The findings may explain why HIV-infected people treated with
antiretroviral drugs sometimes show advanced signs of frailty
and age-associated diseases such as cardiovascular disease
and dementia at an early age.
Nucleoside analogue reverse-transcriptase inhibitors (NRTIs)
-- of which the most well known is zidovudine, also known
as AZT -- were the first class of drug developed to treat
HIV. They were a major breakthrough in the treatment of the
disease, greatly extending lifespan and leading the condition
to be seen as a chronic, rather than terminal, condition.
In high-income countries, such as Europe and North America,
the older NRTIs are used less commonly now due to concerns
over toxicity and side effects when taken over a long period
of time. However, as they are now off-license and hence relatively
cheap, the drugs have proved to be an important lifeline for
people infected with HIV in Africa and low income countries.

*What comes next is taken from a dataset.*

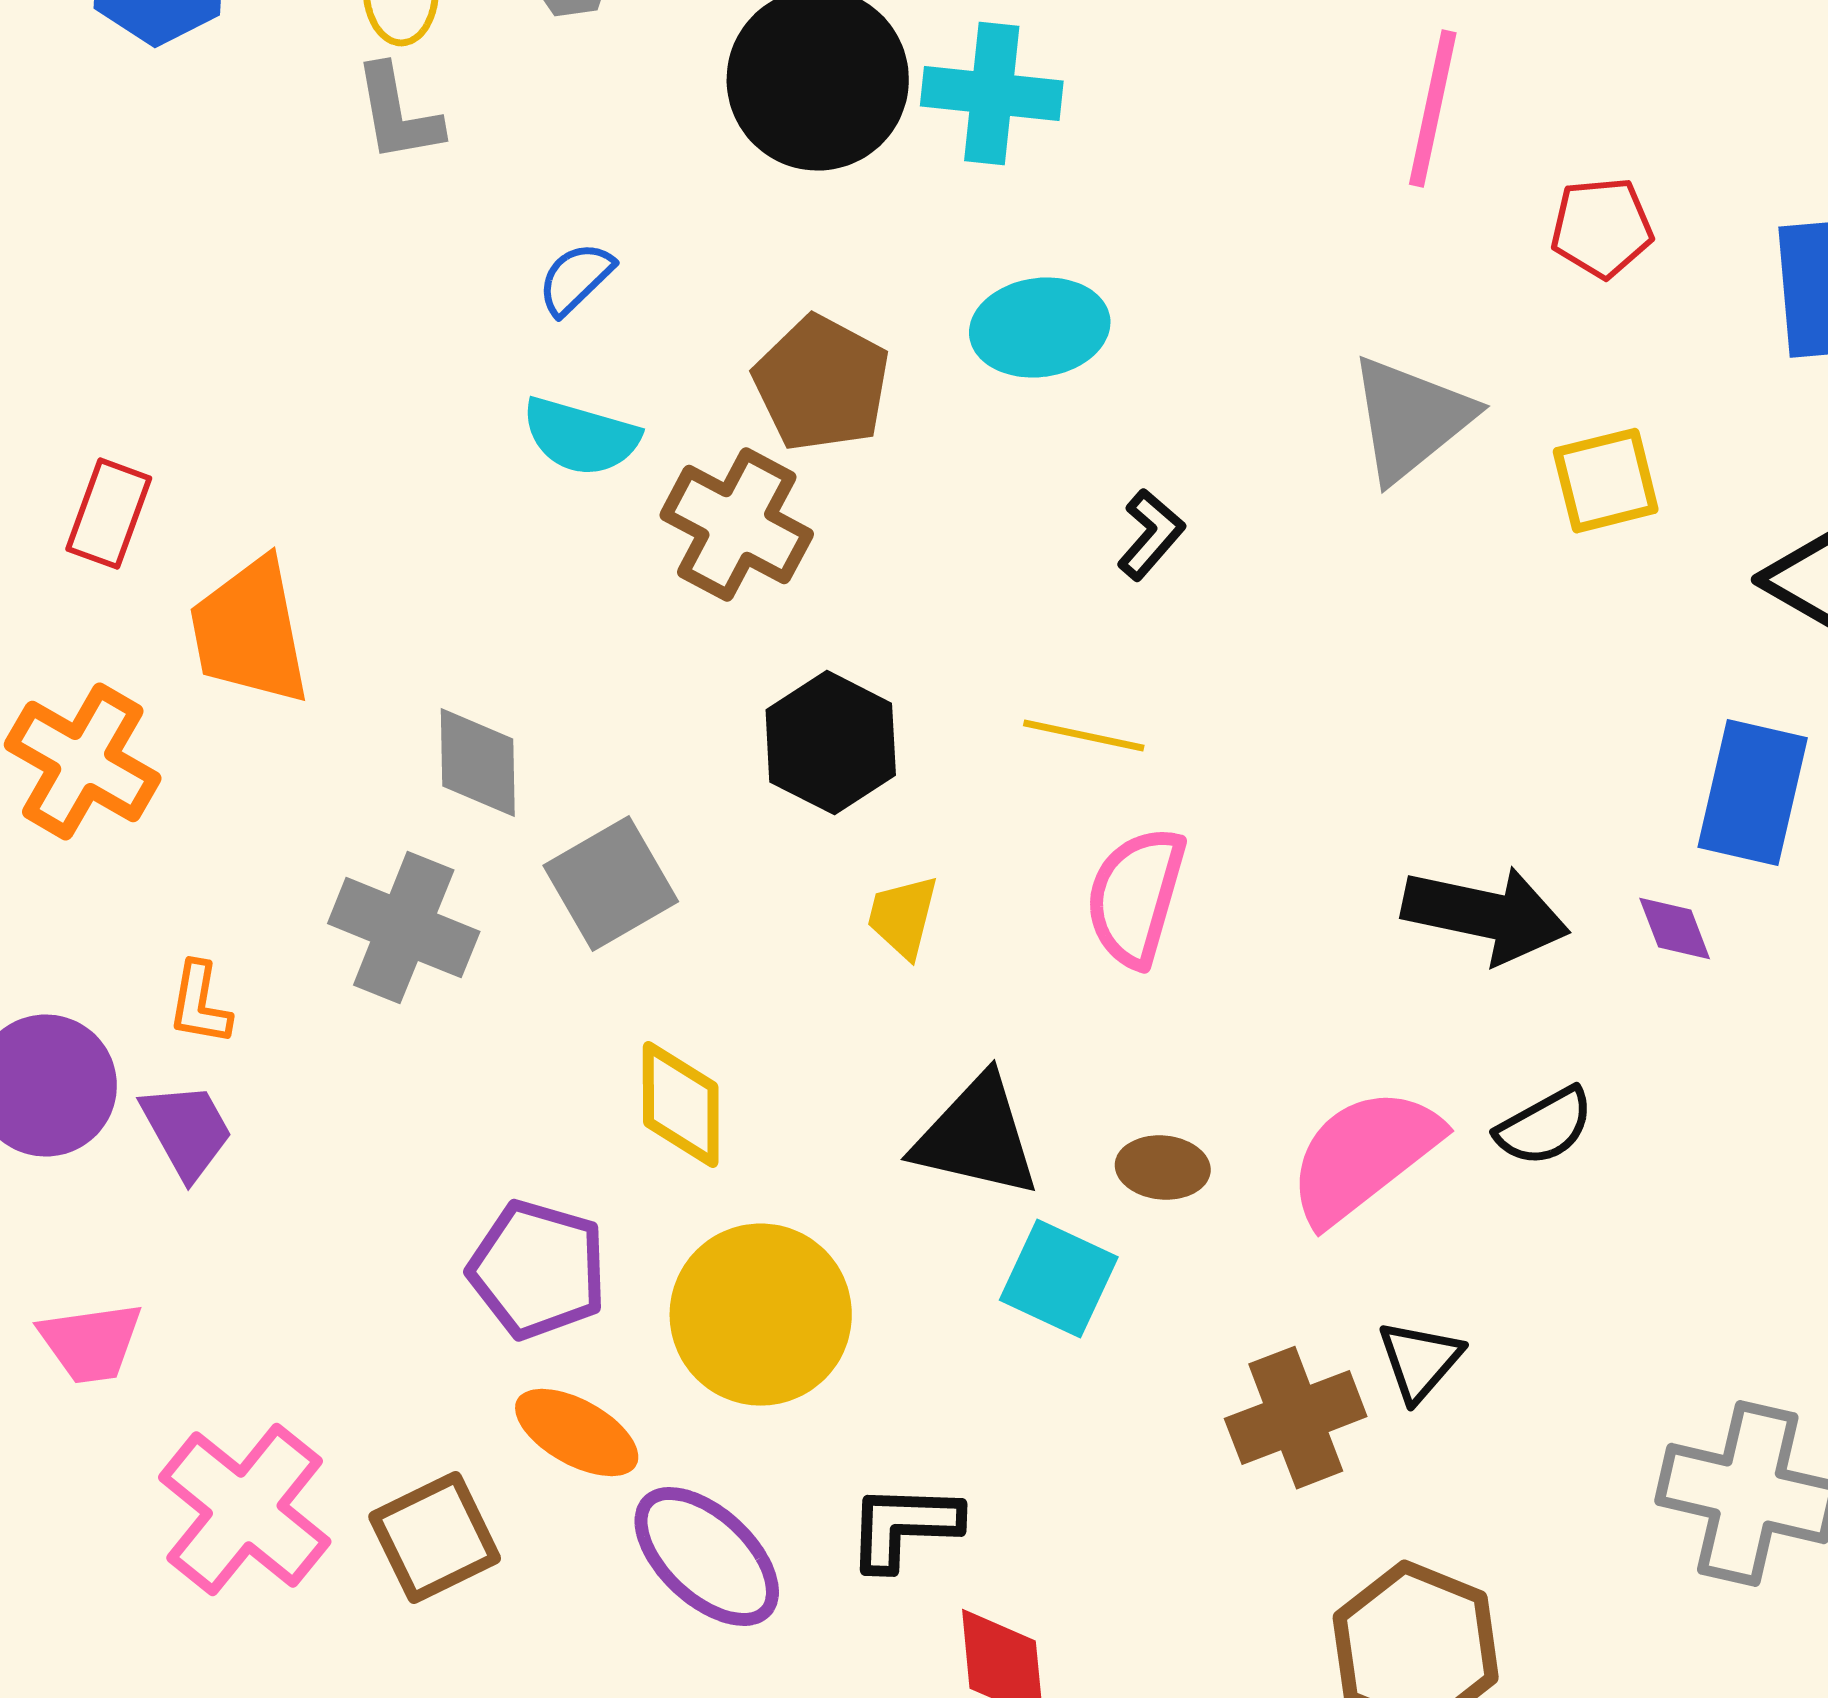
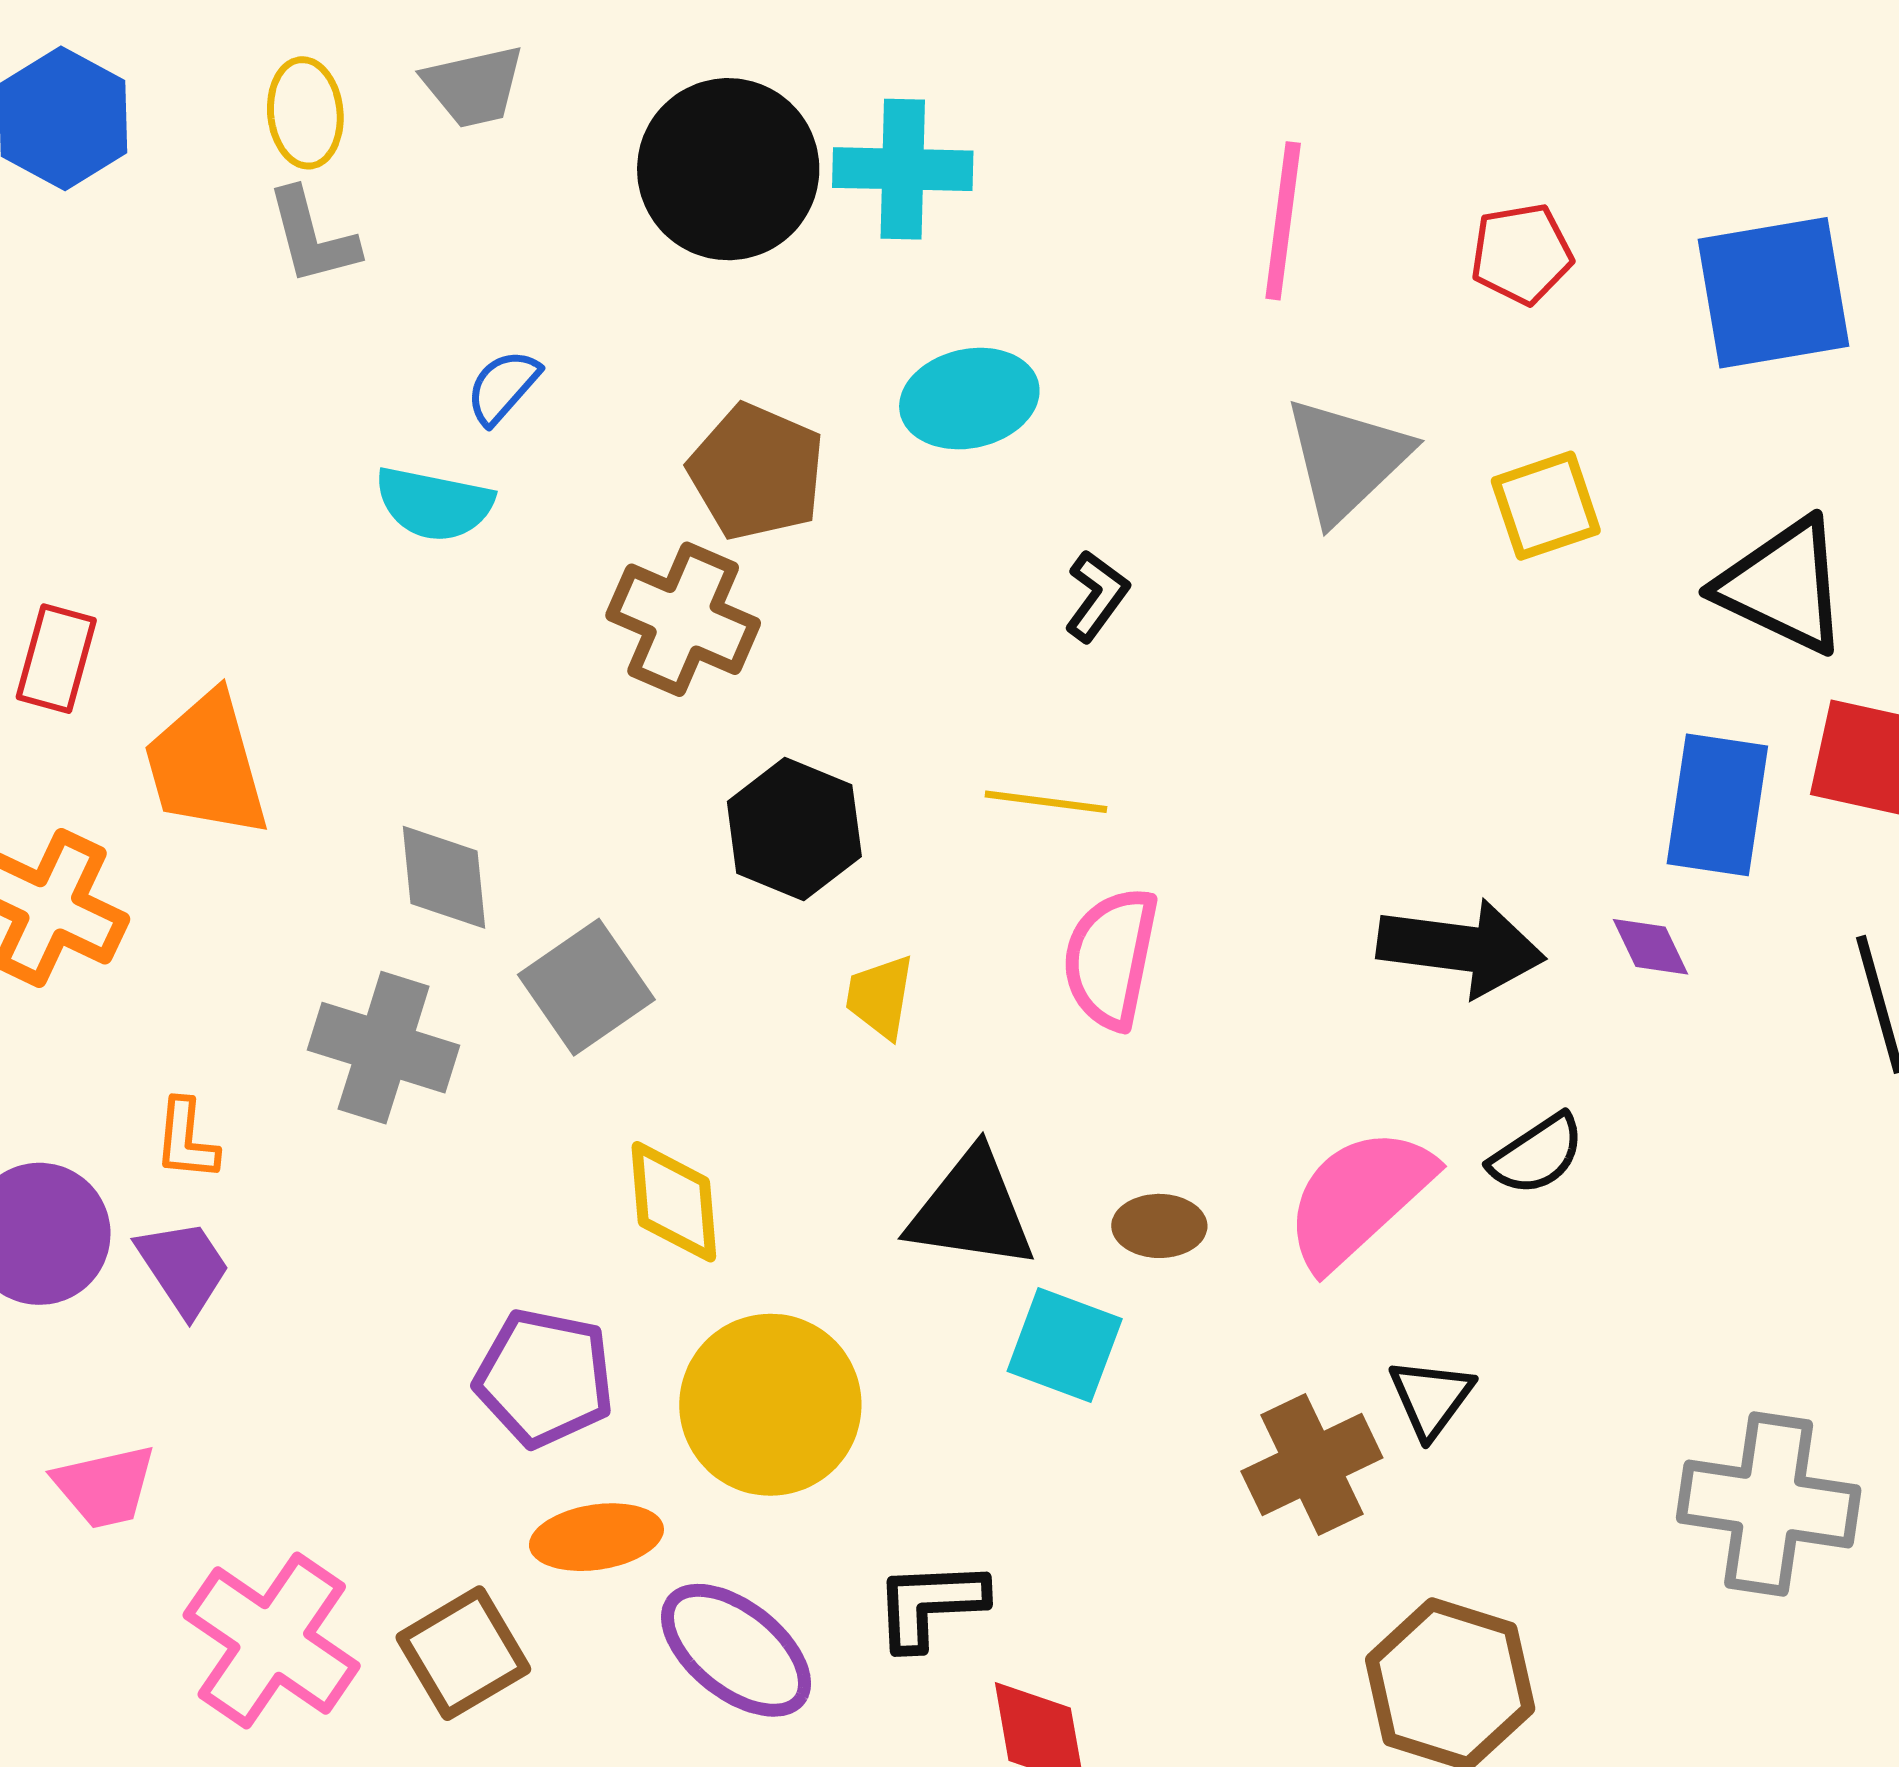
pink line: (1433, 109) -> (1283, 221), moved
cyan semicircle: (581, 437) -> (434, 504), moved
orange ellipse: (577, 1433) -> (596, 1537), turned -33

Professor Patrick Chinnery, a Wellcome Senior Fellow in Clinical
Science from the Institute of Genetic Medicine at Newcastle
University, says: "HIV clinics were seeing patients who
had otherwise been successfully treated but who showed signs
of being much older than their years. This was a real mystery.
But colleagues recognized many similarities with patients
affected by mitochondrial diseases -- conditions that affect
energy production in our cells -- and referred them to our
clinic."
Mitochondria are the "batteries" in our cells which
provide them with the energy to carry out their functions.
During natural human ageing, these mitochondria acquire mutations,
though it is unclear whether these mutations are a cause of
ageing or a consequence.
In an attempt to understand what was happening at a cellular
level, Professor Chinnery and colleagues studied muscle cells
from HIV-infected adults, some of whom had previously been
given NRTIs.
The researchers found that patients who had been treated with
NRTIs -- even as long ago as a decade previously -- had damaged
mitochondria which resembled that of a healthy aged person.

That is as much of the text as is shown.